A meu ver, a mensagem de fundo dos FinCENFiles é a de sinalizar a importância crescente do tema dos fluxos financeiros sustentáveis para a longevidade das empresas, em especial para a criação e preservação de valor, em particular da sua reputação como intermediário de confiança. E, neste sentido, têm mais importância para a segurança nacional e para os interesses económico-financeiros de Portugal ou da comunidade, inclusive empresarial, do que habitualmente se pensa.
Destaco que o risco associado à fiscalização nunca foi tão elevado, muito devido ao risco reputacional decorrente da pressão mediática desencadeada pela afirmação nas redes sociais de uma dinâmica de reprovação moral dos fluxos financeiros ilícitos, de que os FinCEN Files são o último exemplo antes do próximo. Não podendo mesmo excluir-se o perigo de instrumentalização numa campanha de destabilização comercial, com efeitos imprevisíveis na licença social da marca, no fluxo continuado de clientes e investidores, na cotação bolsista (a cotação do HSBC ontem foi a mais baixa dos últimos 25 anos), ou na continuidade dos postos de trabalho nas entidades expostas.

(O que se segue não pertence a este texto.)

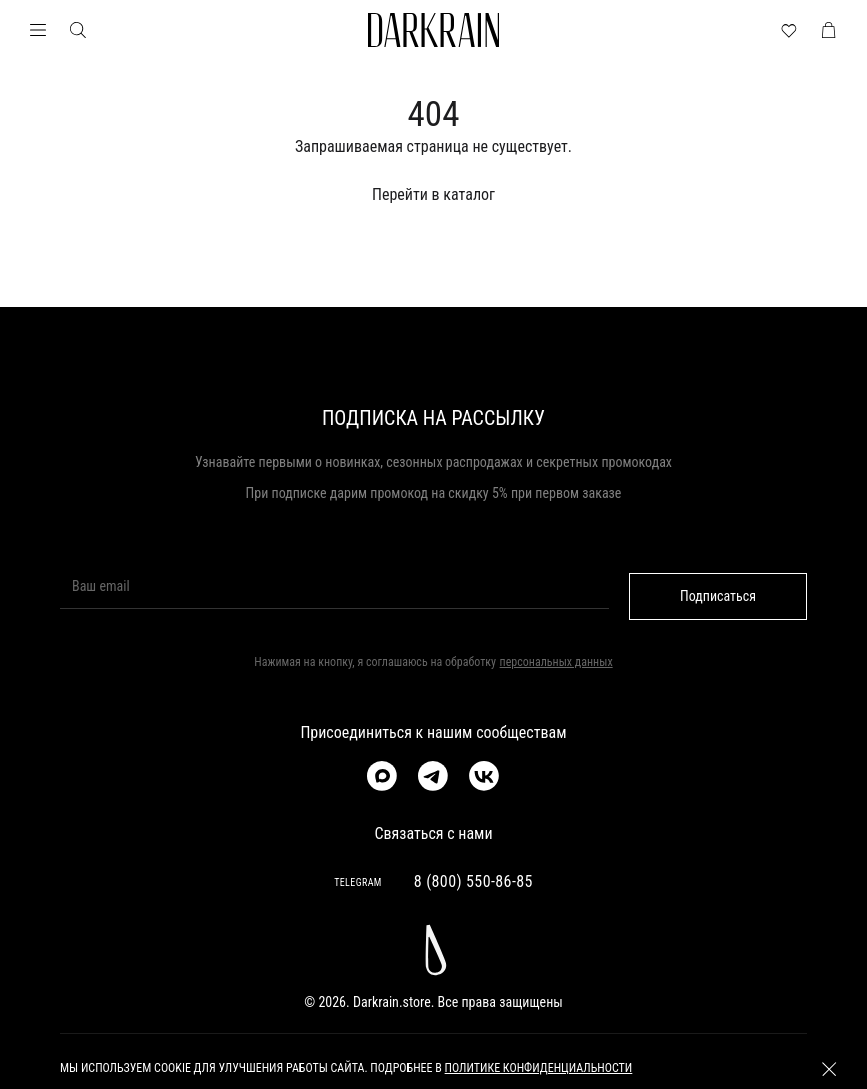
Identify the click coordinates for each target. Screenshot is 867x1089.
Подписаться (718, 596)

Nesta medida, confirmam a importância da efetividade do controlo interno na hierarquia de prioridades para a avaliação da gestão como sã e prudente, em especial para proteger o soft power e company branding. Este controlo será tanto mais efetivo se consistir numa avaliação com eixo no alinhamento do risco estratégico com o risco reputacional, posto que experiências como a do escândalo Luanda Leaks confirmam que, entre nós, o risco empresarial permanece excessivamente centrado no risco financeiro, e que o risco reputacional continua incompreendido ou secundarizado.

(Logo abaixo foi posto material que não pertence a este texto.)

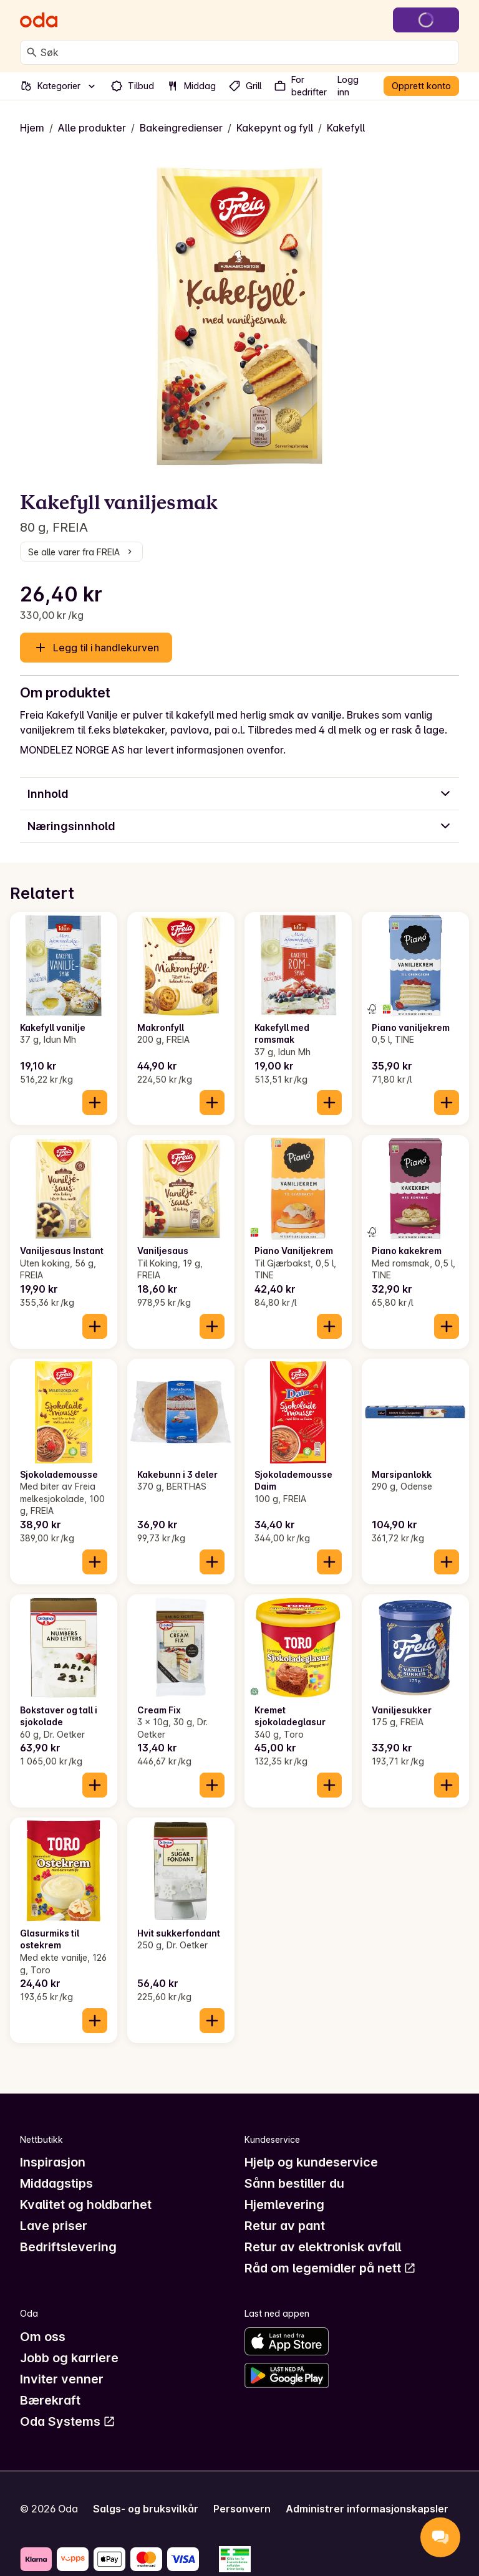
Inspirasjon (52, 2162)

Os FinCENFiles desafiam igualmente as profissões, em particular as ligadas à prática do direito, a reafirmarem a importância de ser reconhecido que o Direito é um valor civilizacional e não um produto ou uma mercadoria. E a repensarem o modus operandi, no sentido de atribuir importância fundamental ao cumprimento dos ditos deveres preventivos, em reconhecimento de que perdeu época a conceção que encarou estes deveres como algo de exterior à função, porventura reflexo de uma cultura “eu não sou polícia”. Isto é porque estes deveres estão ao serviço da proteção da sociedade com a finalidade de impedir a instrumentalização do sector empresarial e das profissões sujeitas a códigos deontológicos, por fluxos financeiros ilícitos. Fluxos que, como é sabido, estão na origem de trágicas destruições de valor ocorridas no sector empresarial nacional e que são suscetíveis de colocar em causa a segurança e o prestígio civilizacional de Portugal, a integridade do sistema fiscal ou a recuperação da economia e do emprego em face da situação originada pela pandemia. Ademais, agravaram a dinâmica de perda de controlo, para interesses estrangeiros, de bancos e empresas portuguesas preponderantes, nalguns casos até com algum historial, o que é nefasto para a independência nacional.
Devido ao que mencionei, os FinCEN Files incitam à oportunidade da proposta feita em janeiro de 2016 no artigo “A Mina do Branquemamento”, que aqui renovo: “lançar sob a égide do Parlamento uma campanha nacional de pedagogia destinada a consciencializar a opinião pública e os decisores sobre a importância da prevenção do branqueamento.”